Segment Start: INPUT

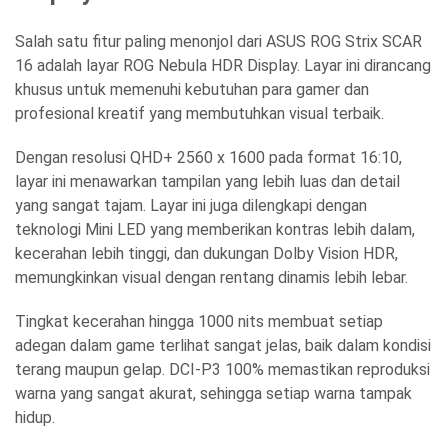
Salah satu fitur paling menonjol dari ASUS ROG Strix SCAR
16 adalah layar ROG Nebula HDR Display. Layar ini dirancang
khusus untuk memenuhi kebutuhan para gamer dan
profesional kreatif yang membutuhkan visual terbaik.
Dengan resolusi QHD+ 2560 x 1600 pada format 16:10,
layar ini menawarkan tampilan yang lebih luas dan detail
yang sangat tajam. Layar ini juga dilengkapi dengan
teknologi Mini LED yang memberikan kontras lebih dalam,
kecerahan lebih tinggi, dan dukungan Dolby Vision HDR,
memungkinkan visual dengan rentang dinamis lebih lebar.
Tingkat kecerahan hingga 1000 nits membuat setiap
adegan dalam game terlihat sangat jelas, baik dalam kondisi
terang maupun gelap. DCI-P3 100% memastikan reproduksi
warna yang sangat akurat, sehingga setiap warna tampak
hidup.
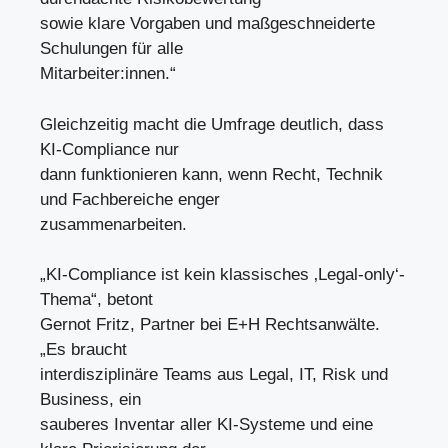
sowie klare Vorgaben und maßgeschneiderte
Schulungen für alle
Mitarbeiter:innen.“
Gleichzeitig macht die Umfrage deutlich, dass
KI-Compliance nur
dann funktionieren kann, wenn Recht, Technik
und Fachbereiche enger
zusammenarbeiten.
„KI-Compliance ist kein klassisches ‚Legal-only‘-
Thema“, betont
Gernot Fritz, Partner bei E+H Rechtsanwälte.
„Es braucht
interdisziplinäre Teams aus Legal, IT, Risk und
Business, ein
sauberes Inventar aller KI-Systeme und eine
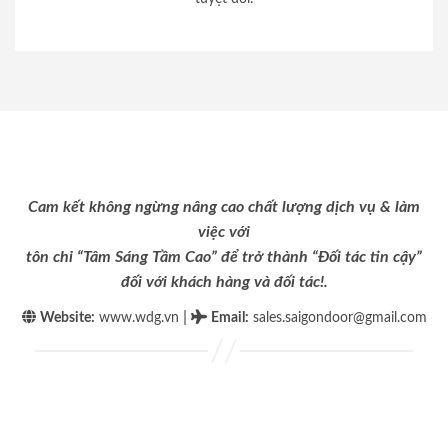
Cam kết không ngừng nâng cao chất lượng dịch vụ & làm
việc với
tôn chỉ “Tâm Sáng Tầm Cao” để trở thành “Đối tác tin cậy”
đối với khách hàng và đối tác!.
|
Website:
www.wdg.vn
Email
:
sales.saigondoor@gmail.com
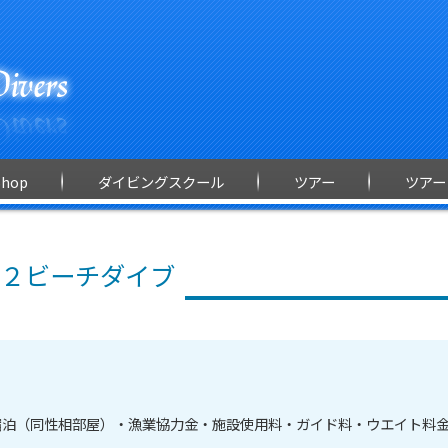
Shop
ダイビングスクール
ツアー
ツアー
２ビーチダイブ
宿泊（同性相部屋）・漁業協力金・施設使用料・ガイド料・ウエイト料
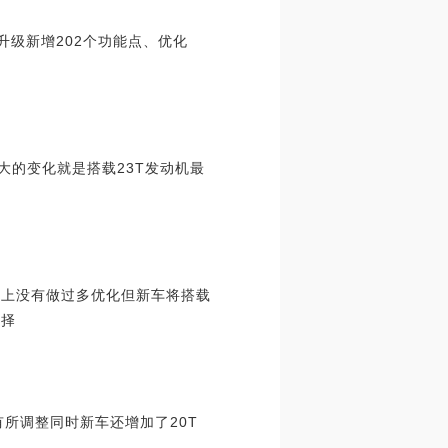
升级新增202个功能点、优化
大的变化就是搭载23T发动机最
观上没有做过多优化但新车将搭载
选择
有所调整同时新车还增加了20T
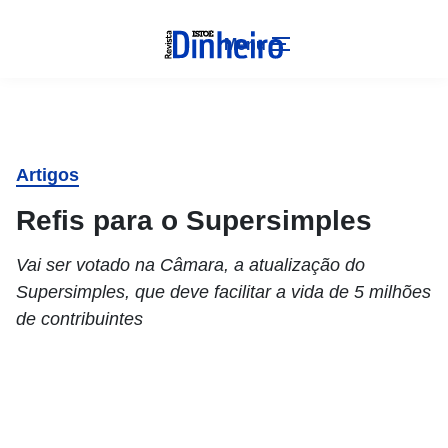
Menu
Artigos
Refis para o Supersimples
Vai ser votado na Câmara, a atualização do
Supersimples, que deve facilitar a vida de 5 milhões
de contribuintes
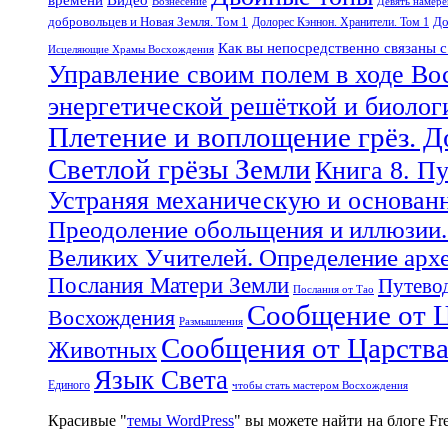
Вознесение
Девять намер
добровольцев и Новая Земля. Том 1
До
Долорес Кэннон. Хранители. Том 1
Как вы непосредственно связаны 
Исцеляющие Храмы Восхождения
Управление своим полем в ходе Во
энергетической решёткой и биоло
Плетение и воплощение грёз. 
Светлой грёзы Земли
Книга 8. П
Устраняя механическую и основан
Преодоление обольщения и иллюзии.
Великих Учителей. Определение арх
Послания Матери Земли
Путевод
Послания от Тао
Сообщение от Ц
Восхождения
Размышления
Сообщения от Царств
Животных
Язык Света
Единого
чтобы стать мастером Восхождения
Красивые "
темы WordPress
" вы можете найти на блоге F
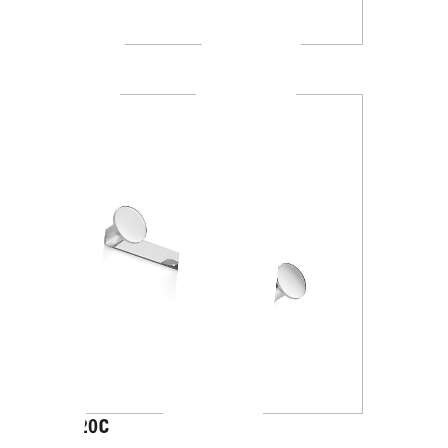
A2416A
AV120C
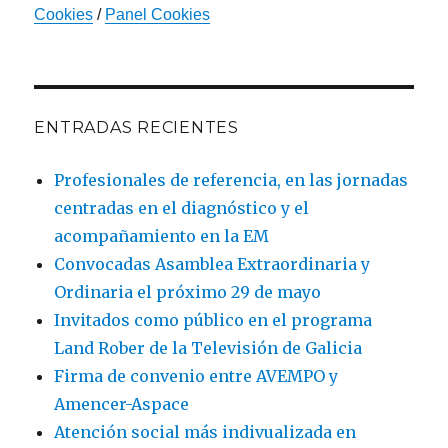
Cookies
/
Panel Cookies
ENTRADAS RECIENTES
Profesionales de referencia, en las jornadas
centradas en el diagnóstico y el
acompañamiento en la EM
Convocadas Asamblea Extraordinaria y
Ordinaria el próximo 29 de mayo
Invitados como público en el programa
Land Rober de la Televisión de Galicia
Firma de convenio entre AVEMPO y
Amencer-Aspace
Atención social más indivualizada en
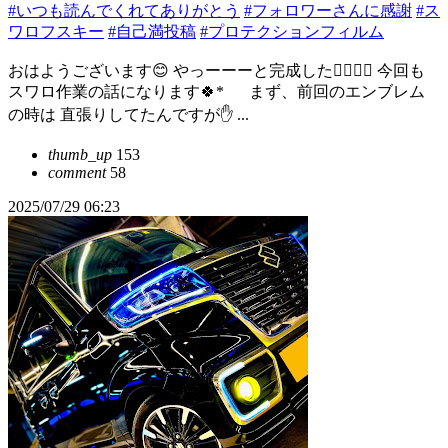
#いつも読んでくれてありがとう
#フォロワーさんに感謝
#ス
ワロフスキー
#自己満投稿
#プロテクションフィルム
おはようございます😊 やっーーーと完成した🙋‍♀️🙋‍♀️ 今回も
スワロ作業の話になります🍀* ゚ まず、前回のエンブレム
の時は 直張りしてたんですが✋ ...
thumb_up
153
comment
58
2025/07/29 06:23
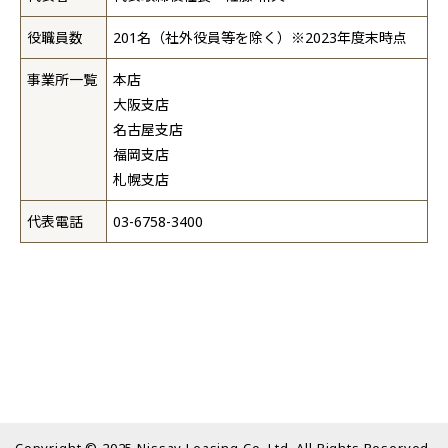
役職員数
201名（社外役員等を除く）※2023年度末時点
事業所一覧
本店
大阪支店
名古屋支店
福岡支店
札幌支店
代表電話
03-6758-3400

Segment End: INPUT

Print the entire listing above verbatim. No picture should be included.

Salah satu fitur paling menonjol dari ASUS ROG Strix SCAR
16 adalah layar ROG Nebula HDR Display. Layar ini dirancang
khusus untuk memenuhi kebutuhan para gamer dan
profesional kreatif yang membutuhkan visual terbaik.
Dengan resolusi QHD+ 2560 x 1600 pada format 16:10,
layar ini menawarkan tampilan yang lebih luas dan detail
yang sangat tajam. Layar ini juga dilengkapi dengan
teknologi Mini LED yang memberikan kontras lebih dalam,
kecerahan lebih tinggi, dan dukungan Dolby Vision HDR,
memungkinkan visual dengan rentang dinamis lebih lebar.
Tingkat kecerahan hingga 1000 nits membuat setiap
adegan dalam game terlihat sangat jelas, baik dalam kondisi
terang maupun gelap. DCI-P3 100% memastikan reproduksi
warna yang sangat akurat, sehingga setiap warna tampak
hidup.
sowie klare Vorgaben und maßgeschneiderte
Schulungen für alle
Mitarbeiter:innen.“
Gleichzeitig macht die Umfrage deutlich, dass
KI-Compliance nur
dann funktionieren kann, wenn Recht, Technik
und Fachbereiche enger
zusammenarbeiten.
„KI-Compliance ist kein klassisches ‚Legal-only‘-
Thema“, betont
Gernot Fritz, Partner bei E+H Rechtsanwälte.
„Es braucht
interdisziplinäre Teams aus Legal, IT, Risk und
Business, ein
sauberes Inventar aller KI-Systeme und eine
Cam kết không ngừng nâng cao chất lượng dịch vụ & làm
việc với
tôn chỉ “Tâm Sáng Tầm Cao” để trở thành “Đối tác tin cậy”
đối với khách hàng và đối tác!.
|
Website:
www.wdg.vn
Email
:
sales.saigondoor@gmail.com
Shop
ダイビングスクール
ツアー
ツアー
２ビーチダイブ
宿泊（同性相部屋）・漁業協力金・施設使用料・ガイド料・ウエイト料
升级新增202个功能点、优化
大的变化就是搭载23T发动机最
观上没有做过多优化但新车将搭载
选择
有所调整同时新车还增加了20T
Menu
Artigos
Refis para o Supersimples
Vai ser votado na Câmara, a atualização do
Supersimples, que deve facilitar a vida de 5 milhões
de contribuintes
Вознесение
Девять намер
добровольцев и Новая Земля. Том 1
До
Долорес Кэннон. Хранители. Том 1
Как вы непосредственно связаны 
Исцеляющие Храмы Восхождения
Управление своим полем в ходе Во
энергетической решёткой и биоло
Плетение и воплощение грёз. 
Светлой грёзы Земли
Книга 8. П
Устраняя механическую и основан
Преодоление обольщения и иллюзии.
Великих Учителей. Определение арх
Послания Матери Земли
Путевод
Послания от Тао
Сообщение от Ц
Восхождения
Размышления
Сообщения от Царств
Животных
Язык Света
Единого
чтобы стать мастером Восхождения
Красивые "
темы WordPress
" вы можете найти на блоге F
A2416A
AV120C
Cookies
/
Panel Cookies
ENTRADAS RECIENTES
Profesionales de referencia, en las jornadas
centradas en el diagnóstico y el
acompañamiento en la EM
Convocadas Asamblea Extraordinaria y
Ordinaria el próximo 29 de mayo
Invitados como público en el programa
Land Rober de la Televisión de Galicia
Firma de convenio entre AVEMPO y
Amencer-Aspace
Atención social más indivualizada en
#いつも読んでくれてありがとう
#フォロワーさんに感謝
#ス
ワロフスキー
#自己満投稿
#プロテクションフィルム
おはようございます😊 やっーーーと完成した🙋‍♀️🙋‍♀️ 今回も
スワロ作業の話になります🍀* ゚ まず、前回のエンブレム
の時は 直張りしてたんですが✋ ...
thumb_up
153
comment
58
2025/07/29 06:23
役職員数
201名（社外役員等を除く）※2023年度末時点
事業所一覧
本店
大阪支店
名古屋支店
福岡支店
札幌支店
代表電話
03-6758-3400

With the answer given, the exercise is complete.